▶ EXERCISE BRIEF: Below are the entries; determine how many of their lines contain the string "eines" and give that figure alone.

[Saved data entries]
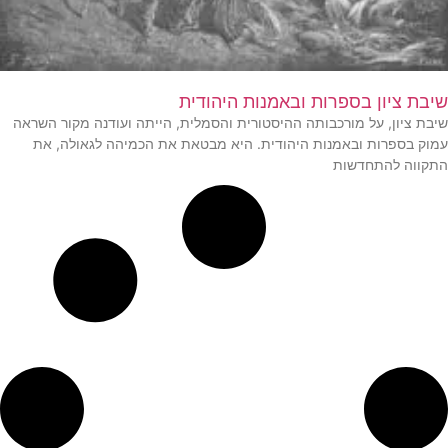
שיבת ציון בספרות ובאמנות היהודית
שיבת ציון, על מורכבותה ההיסטורית והסמלית, הייתה ועודנה מקור השראה
עמוק בספרות ובאמנות היהודית. היא מבטאת את הכמיהה לגאולה, את
התקווה להתחדשות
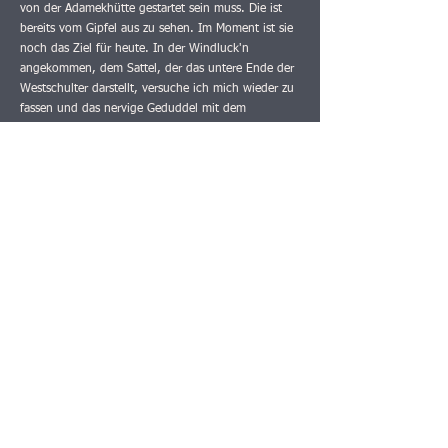
von der Adamekhütte gestartet sein muss. Die ist
bereits vom Gipfel aus zu sehen. Im Moment ist sie
noch das Ziel für heute. In der Windluck'n
angekommen, dem Sattel, der das untere Ende der
Westschulter darstellt, versuche ich mich wieder zu
fassen und das nervige Geduddel mit dem
Klettersteig-Set hinter mir zu lassen. Es ist heiß
geworden. Kurz bevor wir den Gosauer Gletscher
am oberen Rand betreten, legen wir eine kleine
Übung ein. Oder besser gesagt, zwei kleine
Übungen. Das Gelände ist perfekt dafür. "Bremsen
und Halten eines Sturzes im steilen Schnee" ist die
eine, "Herstellen eines Fixpunktes per totem Mann"
die andere. Wir haben Spaß. Die Steigeisen tun wir
von den Schuhen runter, damit wir uns beim
Schneewühlen nicht weh tun. Dann springen wir
auf den Plastikklamotten den Hang hinunter und
versuchen, uns mit angewinkelten Beinen (denn im
Ernstfall haben wir höchstwahrscheinlich Steigeisen
an) und dem Pickel zu fangen. Etwas, dass Frau
häufiger üben sollte. Im Ernstfall bleibt keine Zeit
zum Überlegen. Dann buddeln wir unsere Pickel ein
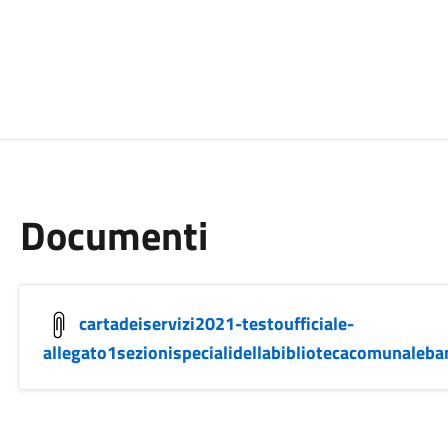
Documenti
cartadeiservizi2021-testoufficiale-
allegato1sezionispecialidellabibliotecacomunaleb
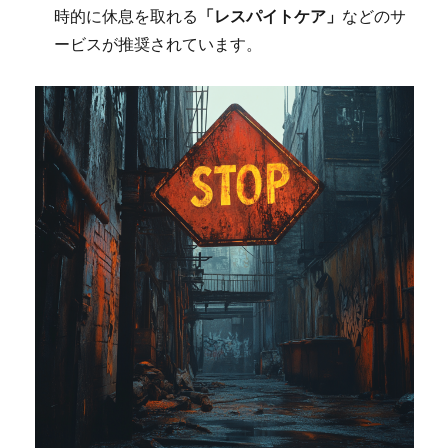
時的に休息を取れる
「レスパイトケア」
などのサ
ービスが推奨されています。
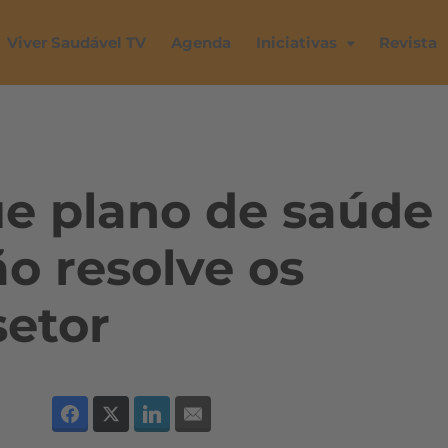
Viver Saudável TV
Agenda
Iniciativas
Revista
ue plano de saúde
ão resolve os
setor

▶ RESPONSE BOX: 2